Serial job array asking for 2 threads (bounded to 1 physical core), 990 MB of memory and 6 hours for each of the 32 jobs, on regular2. The output and error filenames are in TORQUE style.
 1
 2
 3
 4
 5
 6
 7
 8
 9
10
11
12
13
14
15
16
17
18
19
20
21
22
23
24
25
26
27
28
29
30
31
#!/usr/bin/env bash
#
#SBATCH --job-name=Array_Job
#SBATCH --mail-type=ALL
#SBATCH --mail-user=jdoe@sissa.it
#
#SBATCH --ntasks=1
#SBATCH --cpus-per-task=2
#SBATCH --ntasks-per-core=1
#
#SBATCH --mem-per-cpu=990mb
#
#SBATCH --array=1-32
#SBATCH --partition=regular2
#SBATCH --time=06:00:00
#SBATCH --output=%x.o%A-%a
#SBATCH --error=%x.e%A-%a
#

## YOUR CODE GOES HERE (load the modules and do the calculations)
## Sample code:

# Make sure it's the same module used at compile time
module load intel

# Calculate the parameter of the calculation based on the array index,
# e.g. in this case as 5 times the array index
PARAM=$((${SLURM_ARRAY_TASK_ID}*5))

# Run calculation
./my_program.x $PARAM

Note

This workload is based on the specifics of the regular2 nodes. With these numbers you should be able to occupy even just a single node, if it’s available; but hey, nonetheless you are running 32 calculations at the same time! 😄

Dependencies

SLURM allows the jobs dependency adding a simple flag to the sbatch command

$ sbatch --dependency=<type:jobid[:jobid][,type:jobid[:jobid]]> ...
Command Meaning
after:jobid job can begin after the specified jobs have started
afterany:jobid job can begin after the specified jobs have terminated
afternotok:jobid job can begin after the specified jobs have failed
afterok:jobid job can begin after the specified jobs have run to completion with an exit code of zero (see the user guide for caveats).
singleton jobs can begin execution after all previously launched jobs with the same name and user have ended.

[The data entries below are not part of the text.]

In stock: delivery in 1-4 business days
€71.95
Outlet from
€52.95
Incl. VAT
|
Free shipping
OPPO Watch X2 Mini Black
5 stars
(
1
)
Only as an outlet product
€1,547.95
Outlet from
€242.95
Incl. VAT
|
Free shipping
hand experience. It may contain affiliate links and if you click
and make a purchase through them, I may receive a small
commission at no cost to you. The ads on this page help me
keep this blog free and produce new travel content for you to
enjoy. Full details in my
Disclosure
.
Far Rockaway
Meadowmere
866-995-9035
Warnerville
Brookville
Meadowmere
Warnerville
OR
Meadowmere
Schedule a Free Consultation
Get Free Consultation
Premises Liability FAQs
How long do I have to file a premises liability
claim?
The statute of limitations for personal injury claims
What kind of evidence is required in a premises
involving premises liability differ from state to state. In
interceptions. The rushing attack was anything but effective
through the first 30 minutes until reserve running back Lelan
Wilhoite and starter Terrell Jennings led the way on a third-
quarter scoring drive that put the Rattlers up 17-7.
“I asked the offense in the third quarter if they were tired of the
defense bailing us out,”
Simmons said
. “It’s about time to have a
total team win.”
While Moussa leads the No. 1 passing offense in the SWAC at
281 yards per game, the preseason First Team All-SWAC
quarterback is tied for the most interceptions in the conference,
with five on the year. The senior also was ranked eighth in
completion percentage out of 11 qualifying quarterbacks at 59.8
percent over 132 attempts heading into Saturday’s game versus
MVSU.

A command that I found useful is the following. Suppose you have n jobs, each dependent from the previous one, and that for each i-th job you have a script called job_i.sh. Then you can use the following command to queue them all at once:

ID=($(sbatch job_1.sh ))
for i in $(seq 2 n ); do
   ID=($(sbatch --dependency=<type>:${ID[3]} job_$i.sh ))
done

where <type> is one of after, afterany, afternotok or afterok.